I wouldn't alter the current behavior except in response to the bug you identified, this is because the default of removing unexpected keys while decoding is sensible (the behavior of type was initially a mistake later corrected by strict/exact)

tgfisher4 commented 1 year ago

@gcanti I see, so the general philosophy is instead that a decodeing should match A as closely as possible, with type being an historical exception. That clarifies the decode behavior, thanks!

Does the same apply for encode, i.e., an encodeing should match O as closely as possible, in particular by stripping keys outside the domain for record types? Currently, the behavior is inconsistent in that enumerableRecord.encode passes through extraneous keys iff codomain.encode === identity, since in this case enumerableRecord.encode === identity, while nonEnumerableRecord.encode always passes through extraneous keys (while, perhaps interestingly, still passing them through domain.encode if !(domain.encode === identity && codomain.encode === identity)).

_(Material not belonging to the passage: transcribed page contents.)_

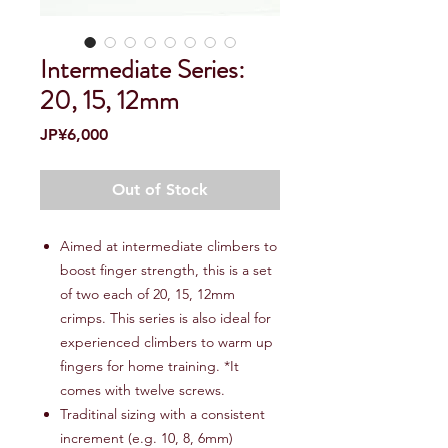
Intermediate Series:
20, 15, 12mm
Price
JP¥6,000
Out of Stock
Aimed at intermediate climbers to
boost finger strength, this is a set
of two each of 20, 15, 12mm
crimps. This series is also ideal for
experienced climbers to warm up
fingers for home training. *It
comes with twelve screws.
Traditinal sizing with a consistent
increment (e.g. 10, 8, 6mm)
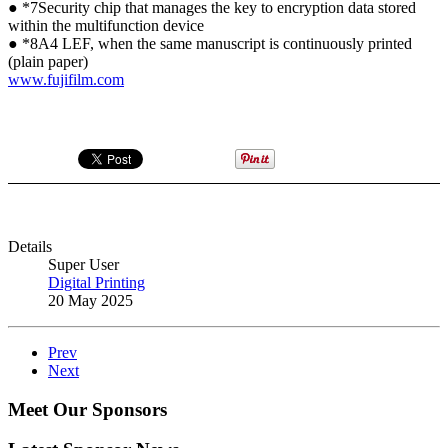
● *7Security chip that manages the key to encryption data stored
within the multifunction device
● *8A4 LEF, when the same manuscript is continuously printed
(plain paper)
www.fujifilm.com
Details
Super User
Digital Printing
20 May 2025
Prev
Next
Meet Our Sponsors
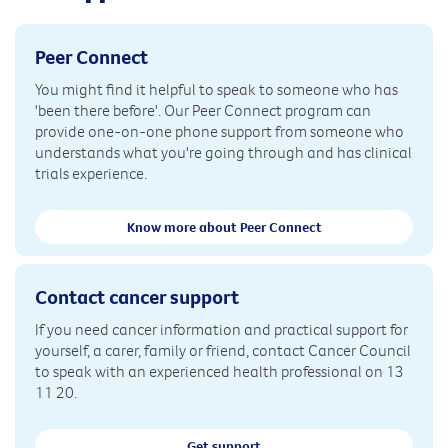
Peer Connect
You might find it helpful to speak to someone who has
'been there before'. Our Peer Connect program can
provide one-on-one phone support from someone who
understands what you're going through and has clinical
trials experience.
Know more about Peer Connect
Contact cancer support
If you need cancer information and practical support for
yourself, a carer, family or friend, contact Cancer Council
to speak with an experienced health professional on 13
11 20.
Get support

gcanti commented 1 year ago

Regarding encoding and those checks on identity, those are optimization attempts, but I think they should be removed if they compromise correctness

tgfisher4 commented 1 year ago

Gotcha, that's what I figured, thanks @gcanti.

705 addresses this issue and is ready for review.

alecgibson commented 12 months ago

👋🏼 @gcanti @tgfisher4

We were apparently relying on this (broken?) behaviour. Here's a StackBlitz.

Given this module:

const isUUID = (u) => typeof u === 'string' && uuid.validate(u);
const UUIDType = new t.Type(
  'uuid',
  isUUID,
  (u, c) => (isUUID(u) ? t.success(u) : t.failure(u, c)),
  t.identity
);

const ThingsByUUID = t.record(UUIDType, t.boolean);

...we then write these tests:

describe('ThingsByUUID', () => {
  it('allows UUIDs as keys', () => {
    const obj = {
      [uuid.v4()]: true,
    };

    expect(ThingsByUUID.is(obj)).to.be.true;
  });

  it('disallows non-UUIDs as keys', () => {
    const obj = {
      foo: true,
    };

    expect(ThingsByUUID.is(obj)).to.be.false;
  });
});

This passes in io-ts@=2.2.20, but fails in io-ts@=2.2.21.

I understand the argument for this change, but wanted to flag that it has broken some (old) code, and also wanted to ask if there's a built-in way to achieve this without rolling a whole new Type definition class?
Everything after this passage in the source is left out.